17. The apparatus of claim 13 or 16, wherein the first device identification comprises one or more of: the first international mobile equipment identity IMEI, or the first permanent equipment identifier PEI.

18. The apparatus of any one of claims 13, 16, 17, wherein the first device identification is carried in one or more of: an identity inquiry response message, a create session request message, or a device identification verification request message.

19. The apparatus of any of claims 13, 16-18, wherein the second device identification comprises one or more of: a second IMEI, or a second PEI.

20. The apparatus of any of claims 13, 16-19, wherein the second device identification is carried in one or more of: attach accept message, activate dedicated evolved packet system bearer context request message, create session response message, or device identification verification response message.

21. The apparatus according to any one of claims 16-20, wherein the sending module is further configured to send, before the receiving module receives the second device identifier of the communication apparatus, a user identity identifier corresponding to the communication apparatus, where the user identity identifier is used for device validity verification of the communication apparatus.

22. The apparatus of claim 13 or 21, wherein the user identity comprises one or more of: an international mobile subscriber identity IMSI, or a subscriber permanent identifier SUPI.

23. The apparatus according to any one of claims 13, 21 or 22, wherein the user identity is carried in the same message as the first device identity.

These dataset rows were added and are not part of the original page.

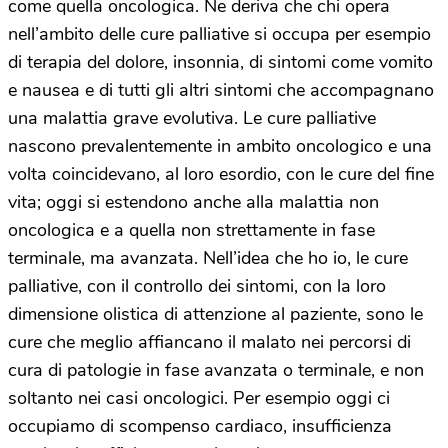
come quella oncologica. Ne deriva che chi opera
nell’ambito delle cure palliative si occupa per esempio
di terapia del dolore, insonnia, di sintomi come vomito
e nausea e di tutti gli altri sintomi che accompagnano
una malattia grave evolutiva. Le cure palliative
nascono prevalentemente in ambito oncologico e una
volta coincidevano, al loro esordio, con le cure del fine
vita; oggi si estendono anche alla malattia non
oncologica e a quella non strettamente in fase
terminale, ma avanzata. Nell’idea che ho io, le cure
palliative, con il controllo dei sintomi, con la loro
dimensione olistica di attenzione al paziente, sono le
cure che meglio affiancano il malato nei percorsi di
cura di patologie in fase avanzata o terminale, e non
soltanto nei casi oncologici. Per esempio oggi ci
occupiamo di scompenso cardiaco, insufficienza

24. The apparatus according to any of claims 16-23, wherein the receiving module is further configured to receive the encrypted second device identification.

25. A communication device, the device comprising: a processor; wherein,,

the processor configured to perform the method of any one of claims 1-12.

26. A communication device, the device comprising: logic circuit and input/output interface; wherein,,

the input/output interface is used for receiving the code instruction and transmitting the code instruction to the logic circuit;

the logic circuitry is to execute the code instructions to perform the method of any of claims 1-12.

27. A computer readable storage medium, characterized in that the computer readable storage medium comprises a computer program or instructions which, when run on a computer, cause the computer to perform the method of any of claims 1-12.

28. A computer program product, the computer program product comprising: computer program or instructions which, when run on a computer, cause the computer to perform the method of any one of claims 1-12.